Thus, at least in its literary written versions, the legend of Šahrbānu will have attained its fullest scope from the 9th to the 12th century. Writers of later periods, whether Imami or not, to this day will do no more than reproduce many of the accounts that have just been presented (for these sources, Amir-Moezzi, 2002a, p. 511 and n. 49). As we will see further on, the oral version of the legend, circulated by popular beliefs, evolved quite differently.

The origin and date of the legend. The mother of ʿAli b. Ḥosayn Zayn al-ʿĀbedin, who is also known as ʿAli Aṣḡar, is said to have been an oriental woman slave, most likely of Persian origin. Ḥosayn b. ʿAli, her master and subsequently her husband would have named her Solāfa and/or Ḡazāla.

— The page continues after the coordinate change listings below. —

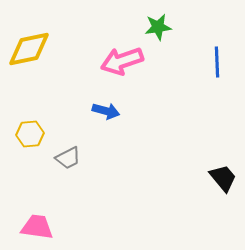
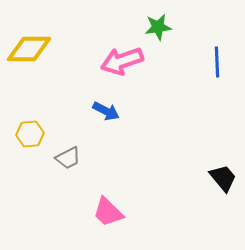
yellow diamond: rotated 12 degrees clockwise
blue arrow: rotated 12 degrees clockwise
pink trapezoid: moved 71 px right, 15 px up; rotated 144 degrees counterclockwise
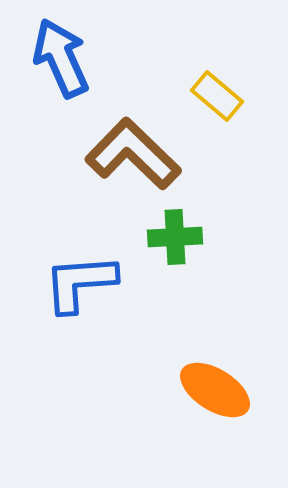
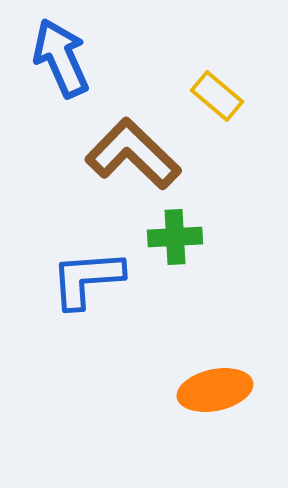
blue L-shape: moved 7 px right, 4 px up
orange ellipse: rotated 44 degrees counterclockwise
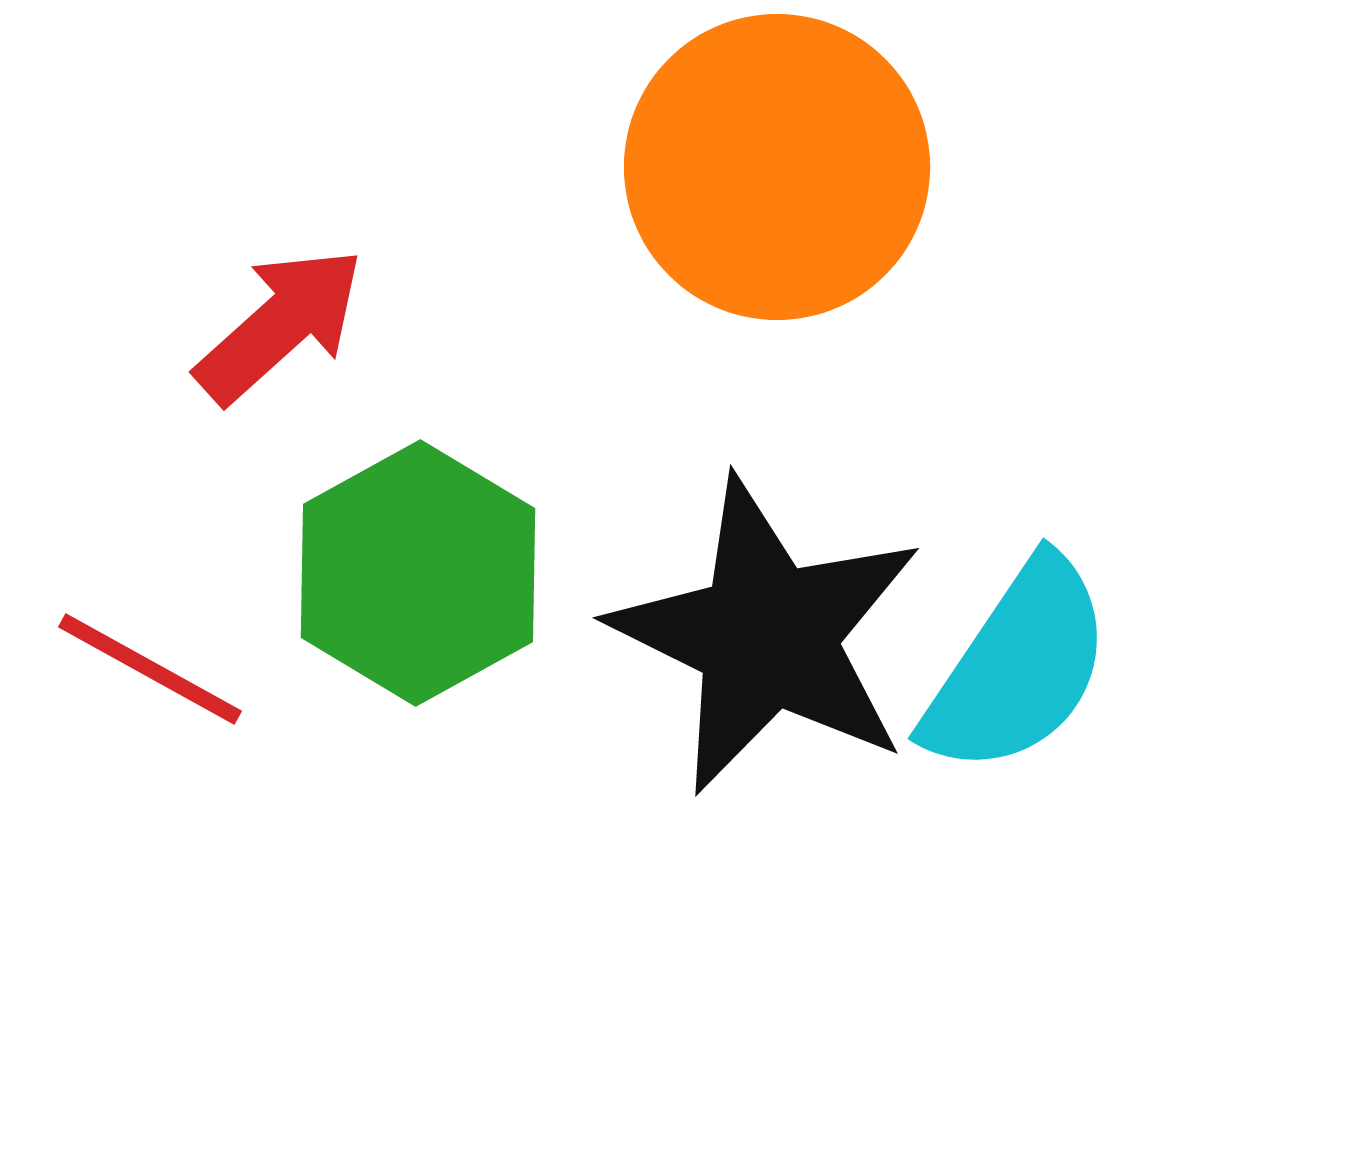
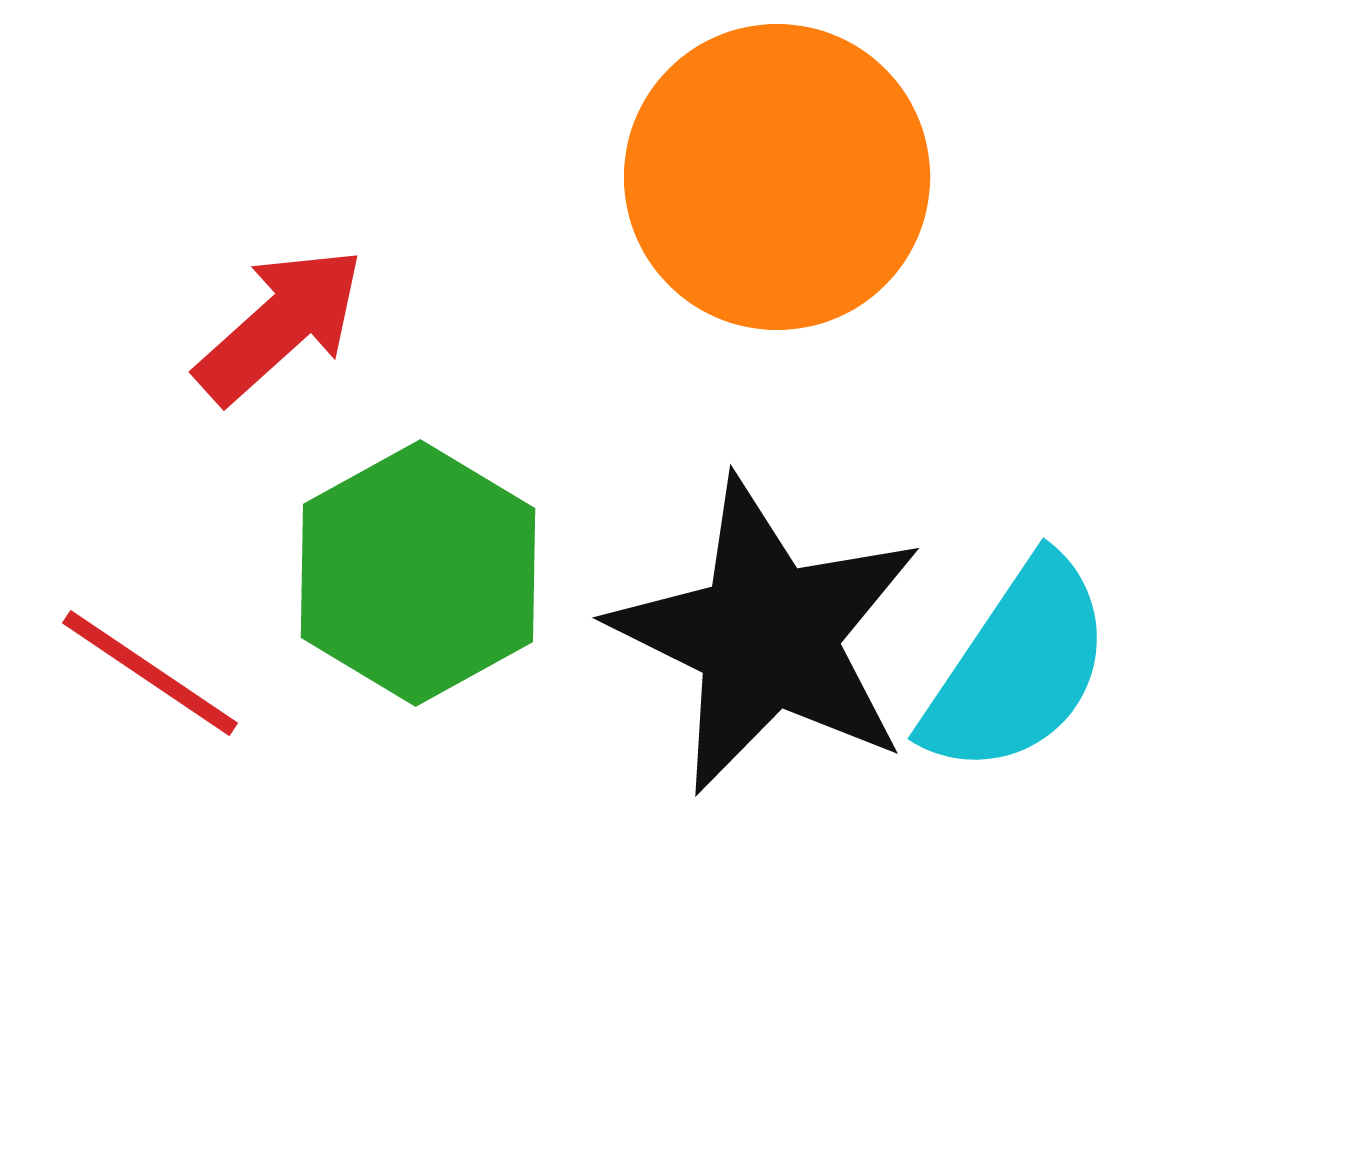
orange circle: moved 10 px down
red line: moved 4 px down; rotated 5 degrees clockwise
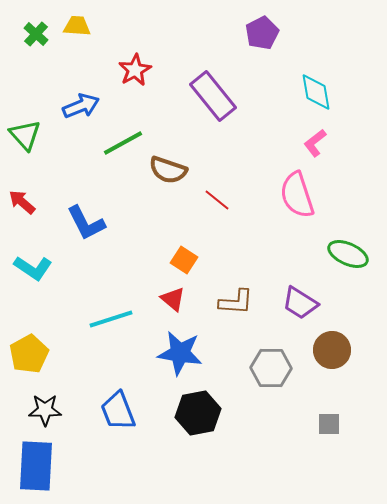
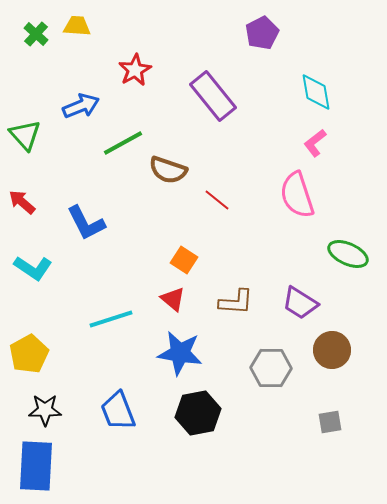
gray square: moved 1 px right, 2 px up; rotated 10 degrees counterclockwise
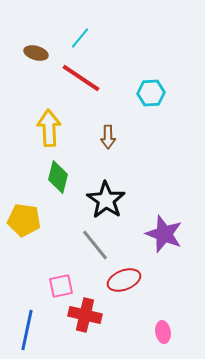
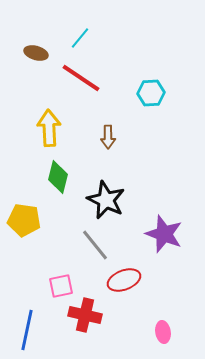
black star: rotated 9 degrees counterclockwise
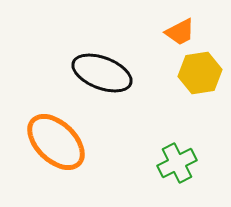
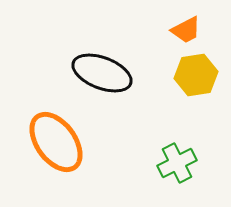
orange trapezoid: moved 6 px right, 2 px up
yellow hexagon: moved 4 px left, 2 px down
orange ellipse: rotated 10 degrees clockwise
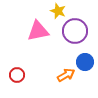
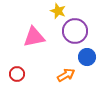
pink triangle: moved 4 px left, 6 px down
blue circle: moved 2 px right, 5 px up
red circle: moved 1 px up
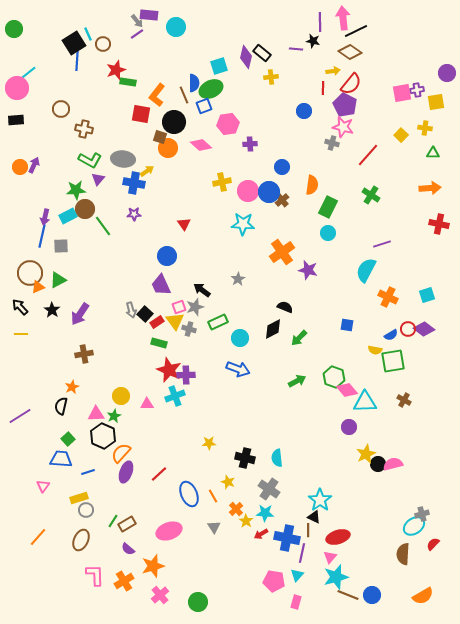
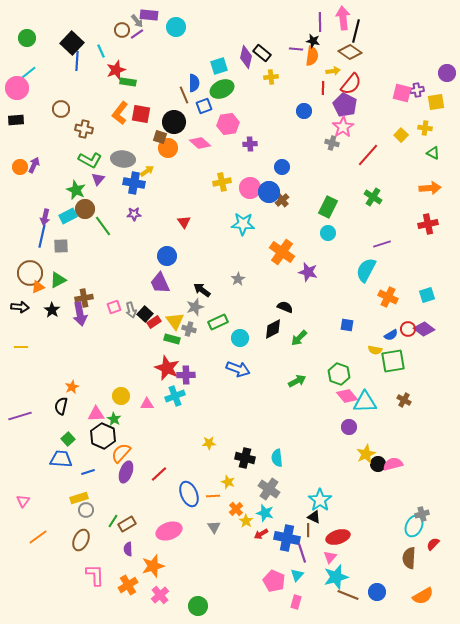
green circle at (14, 29): moved 13 px right, 9 px down
black line at (356, 31): rotated 50 degrees counterclockwise
cyan line at (88, 34): moved 13 px right, 17 px down
black square at (74, 43): moved 2 px left; rotated 15 degrees counterclockwise
brown circle at (103, 44): moved 19 px right, 14 px up
green ellipse at (211, 89): moved 11 px right
pink square at (402, 93): rotated 24 degrees clockwise
orange L-shape at (157, 95): moved 37 px left, 18 px down
pink star at (343, 127): rotated 25 degrees clockwise
pink diamond at (201, 145): moved 1 px left, 2 px up
green triangle at (433, 153): rotated 24 degrees clockwise
orange semicircle at (312, 185): moved 129 px up
green star at (76, 190): rotated 30 degrees clockwise
pink circle at (248, 191): moved 2 px right, 3 px up
green cross at (371, 195): moved 2 px right, 2 px down
red triangle at (184, 224): moved 2 px up
red cross at (439, 224): moved 11 px left; rotated 24 degrees counterclockwise
orange cross at (282, 252): rotated 20 degrees counterclockwise
purple star at (308, 270): moved 2 px down
purple trapezoid at (161, 285): moved 1 px left, 2 px up
black arrow at (20, 307): rotated 138 degrees clockwise
pink square at (179, 307): moved 65 px left
purple arrow at (80, 314): rotated 45 degrees counterclockwise
red rectangle at (157, 322): moved 3 px left
yellow line at (21, 334): moved 13 px down
green rectangle at (159, 343): moved 13 px right, 4 px up
brown cross at (84, 354): moved 56 px up
red star at (169, 370): moved 2 px left, 2 px up
green hexagon at (334, 377): moved 5 px right, 3 px up
pink diamond at (347, 390): moved 6 px down
purple line at (20, 416): rotated 15 degrees clockwise
green star at (114, 416): moved 3 px down; rotated 16 degrees counterclockwise
pink triangle at (43, 486): moved 20 px left, 15 px down
orange line at (213, 496): rotated 64 degrees counterclockwise
cyan star at (265, 513): rotated 12 degrees clockwise
cyan ellipse at (414, 526): rotated 30 degrees counterclockwise
orange line at (38, 537): rotated 12 degrees clockwise
purple semicircle at (128, 549): rotated 48 degrees clockwise
purple line at (302, 553): rotated 30 degrees counterclockwise
brown semicircle at (403, 554): moved 6 px right, 4 px down
orange cross at (124, 581): moved 4 px right, 4 px down
pink pentagon at (274, 581): rotated 15 degrees clockwise
blue circle at (372, 595): moved 5 px right, 3 px up
green circle at (198, 602): moved 4 px down
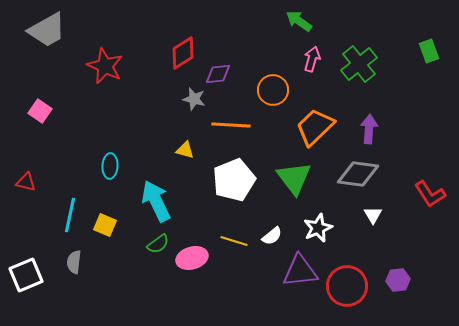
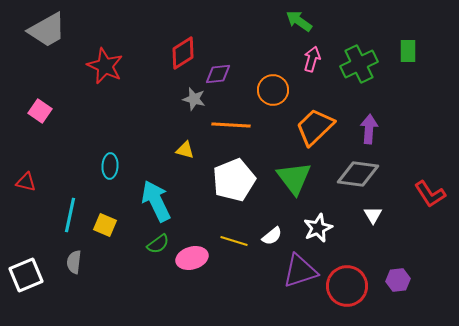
green rectangle: moved 21 px left; rotated 20 degrees clockwise
green cross: rotated 12 degrees clockwise
purple triangle: rotated 12 degrees counterclockwise
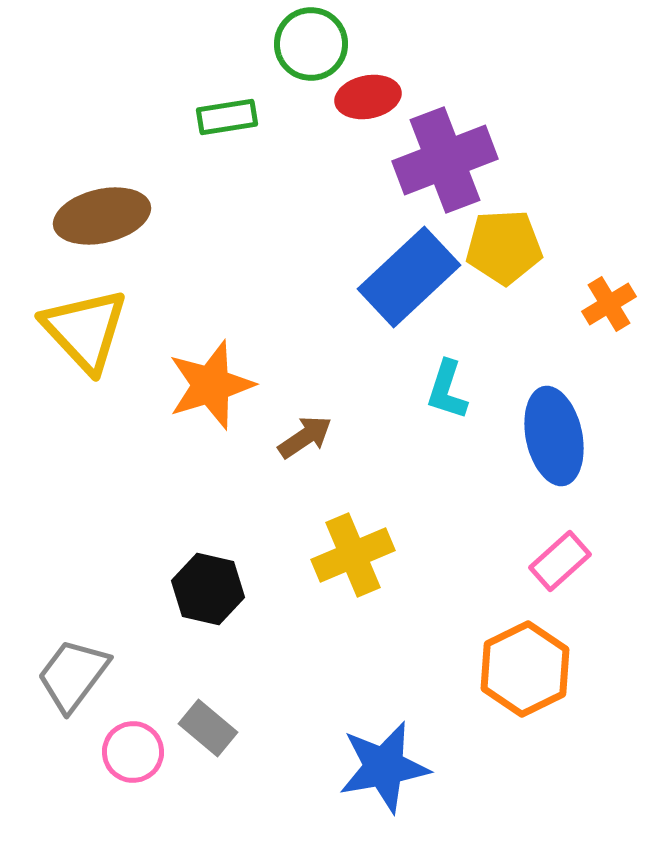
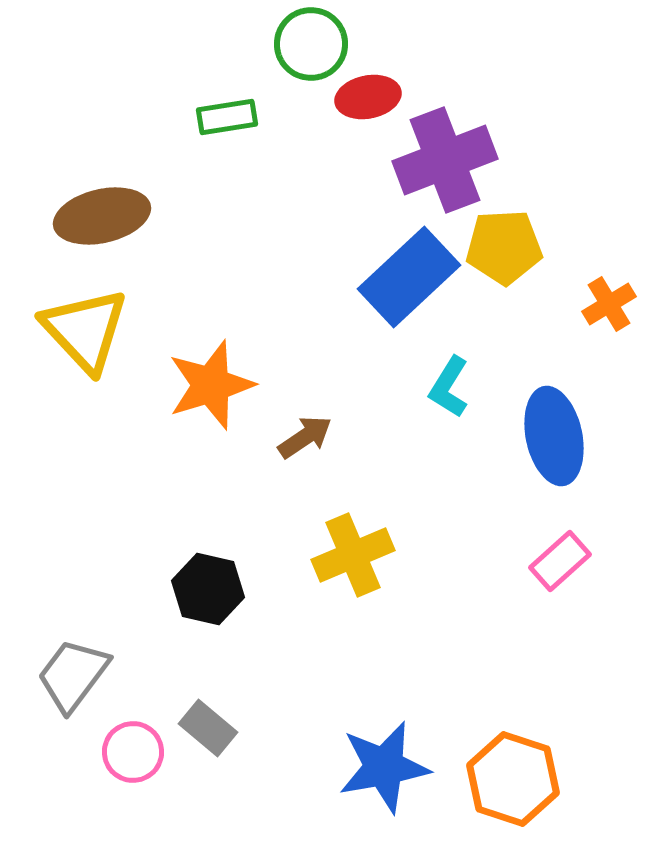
cyan L-shape: moved 2 px right, 3 px up; rotated 14 degrees clockwise
orange hexagon: moved 12 px left, 110 px down; rotated 16 degrees counterclockwise
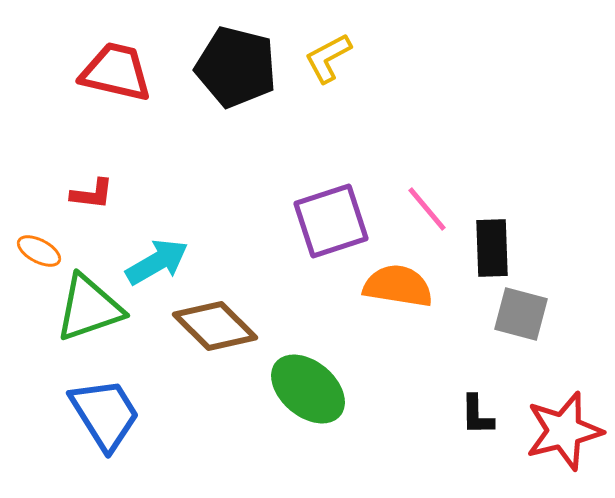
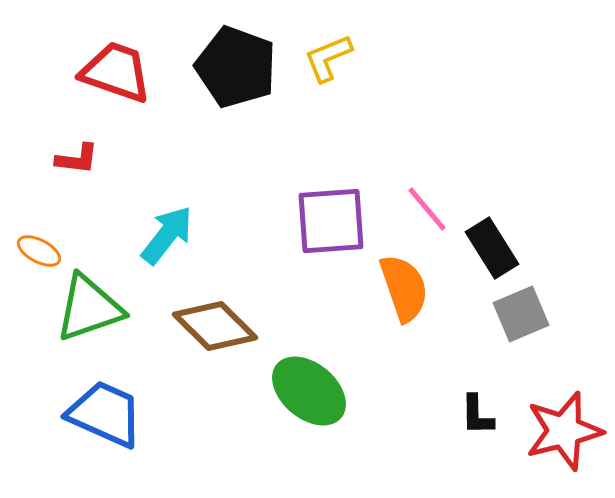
yellow L-shape: rotated 6 degrees clockwise
black pentagon: rotated 6 degrees clockwise
red trapezoid: rotated 6 degrees clockwise
red L-shape: moved 15 px left, 35 px up
purple square: rotated 14 degrees clockwise
black rectangle: rotated 30 degrees counterclockwise
cyan arrow: moved 10 px right, 27 px up; rotated 22 degrees counterclockwise
orange semicircle: moved 6 px right, 2 px down; rotated 62 degrees clockwise
gray square: rotated 38 degrees counterclockwise
green ellipse: moved 1 px right, 2 px down
blue trapezoid: rotated 34 degrees counterclockwise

Once an adult, ʿAli Aṣḡar would have manumitted his mother, now a widow, and given her in marriage to a “client” of his father. We now surely have almost all of the elements most likely historic, regarding her drawn from historiographical reports that appear non-biased. We have seen how, from the 9th century onwards, a number of accounts were circulated, especially in the Persian Imamite milieu, according to which the mother of Imam Zayn al-ʿĀbedin was the daughter of Yazdgerd III. Let us attempt to determine why such a legend developed.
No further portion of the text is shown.